23 October 2007

Yahoo7 tries another strategy shift.




Seven Network's announcement that it's Yahoo joint venture is undertaking yet another restructure not only points to a strategic shift in its operations but may also be a portent for the future of general media-based portals.

Last week Yahoo7's acting chief executive Rohan Lund, was reported to have presented yet another new strategy to arrest the site's declining fortunes as it continues to loose market share. The new strategy sees Yahoo7 abandoning what has been described as a "relentless advertising focus", to concentrate on both news and search as it seeks to oust Google as Australia's leading search engine.

According to reports in The Australian, the strategy is designed to do "anything to drive traffic to the portal" with Lund quoted as saying that the portal aimed to be home page for every Australian going online.

It's both a fairly naive assertion and a blind strategic assumption that against an ever changing landscape, Yahoo7 believes it can arrest the near 80% consumer and advertiser drawing power of Google.

And it's a lesson that Lund would do well to learn from his similarly well meaning predecessors.

For example, I've been online long enough to remember (and use) portals such as Apple's eWorld (see pic), Netscape, Lycos and Excite. All of which, except for eWorld, still exist in some form or another but whose drawing power in this market is either non-existent or negligible.

Hitwise, an internet ranking company who's data is based on market share of visits from a sample of nearly 3 million Internet users in Australia most recently ranked Yahoo7 in 10th place with just .9% of total Australian traffic.

This compares to Goggle's first place with a total share of nearly 10% of Australian traffic followed by 9MSN's meagre but significant 2.6%. Also in the top 10 is Myspace (2.17%), Hotmail (1.85%), Ebay (1.85%), Facebook (1.11%) and Youtube (0.95%)

Based on these figures theYahoo7 strategy has an uphill battle to overcome the status quo on both internet news and search.

And while some of its free-to-air news market dominance may also rub off on the online new service, what about the other Network 7 content and its ability to bring traffic and point of difference to the site?

Network 7's digital strategy is lagging behind both the ABC and Network 10 on areas such as after telecast access to immediate downloads.
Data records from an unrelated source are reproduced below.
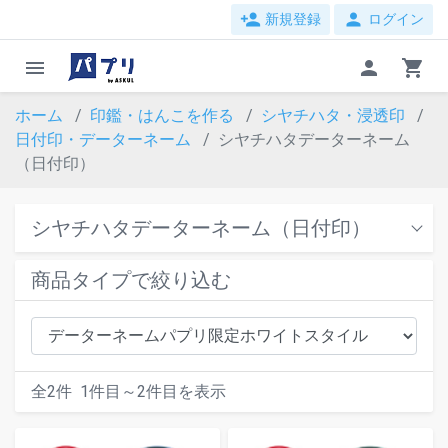
person_add
person
新規登録
ログイン
menu
person
shopping_cart
ホーム
印鑑・はんこを作る
シヤチハタ・浸透印
日付印・データーネーム
シヤチハタデーターネーム
（日付印）
シヤチハタデーターネーム（日付印）
商品タイプで絞り込む
全
2
件
1
件目～
2
件目を表示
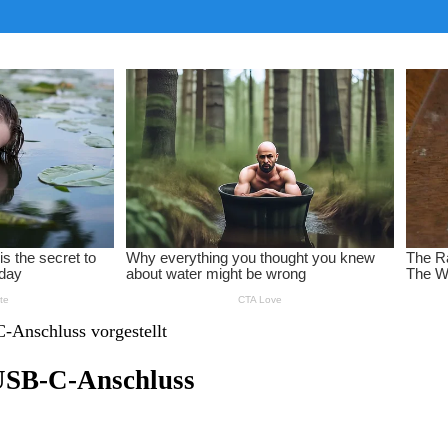
-Anschluss vorgestellt
 USB-C-Anschluss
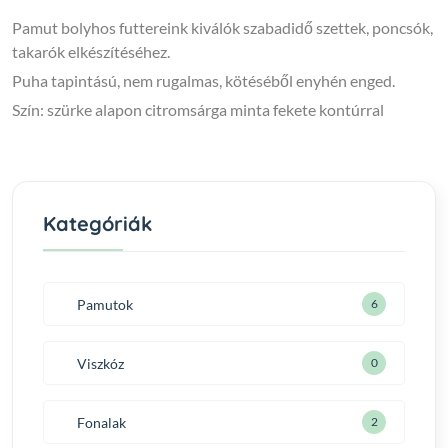
Pamut bolyhos futtereink kiválók szabadidő szettek, poncsók,
takarók elkészítéséhez.
Puha tapintású, nem rugalmas, kötéséből enyhén enged.
Szín: szürke alapon citromsárga minta fekete kontúrral
Kategóriák
Pamutok
6
Viszkóz
0
Fonalak
2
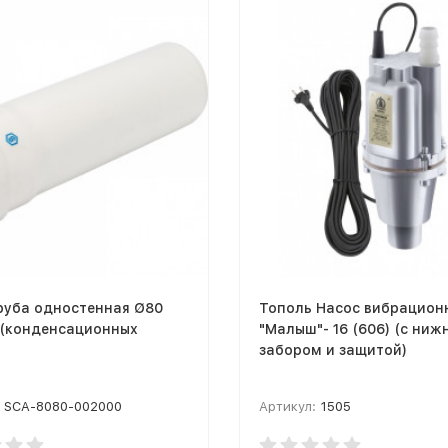
руба одностенная Ø80
Тополь Насос вибрацион
 (конденсационных
"Малыш"- 16 (606) (с ниж
забором и защитой)
SCA-8080-002000
Артикул:
1505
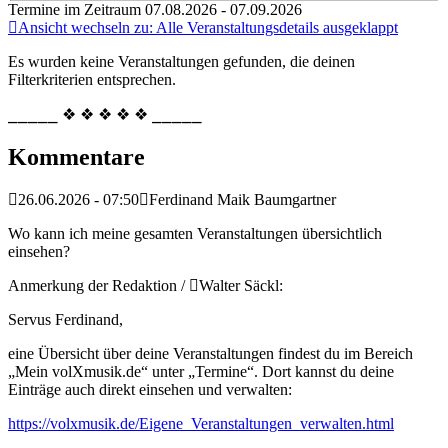
Termine im Zeitraum 07.08.2026 - 07.09.2026
Ansicht wechseln zu: Alle Veranstaltungsdetails ausgeklappt
Es wurden keine Veranstaltungen gefunden, die deinen
Filterkriterien entsprechen.
⎯⎯⎯⎯⎯ ❖ ❖ ❖ ❖ ❖ ⎯⎯⎯⎯⎯
Kommentare
26.06.2026 - 07:50
Ferdinand Maik Baumgartner
Wo kann ich meine gesamten Veranstaltungen übersichtlich
einsehen?
Anmerkung der Redaktion /
Walter Säckl:
Servus Ferdinand,
eine Übersicht über deine Veranstaltungen findest du im Bereich
„Mein volXmusik.de“ unter „Termine“. Dort kannst du deine
Einträge auch direkt einsehen und verwalten:
https://volxmusik.de/Eigene_Veranstaltungen_verwalten.html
Downloading is becoming a huge threat to all Australian television networks as viewers become time shifters (as we have noted previously, even US television audience measurement is now done on the basis of total viewer ship including time shifting) and overall television viewing continues to decline.

It will be interesting to see if 7's Tivo marketing announcement is somehow bound into the notion of on-line content and directing free-to-air and subscription traffic flow, but right now it's fairly light on detail.

Further, the Yahoo and 7 team could flounder for the very reasons predecessors like Excite did. In 2001 former Excite founder William Hearst III, described the demise of the portal this way:

"The strategy was to build a national brand that could compete against AOL. To the extent that we spent money pursuing that strategy, which may not have
been the right strategy, perhaps, but to the extent that we spent money chasing that strategy, " Hearst said.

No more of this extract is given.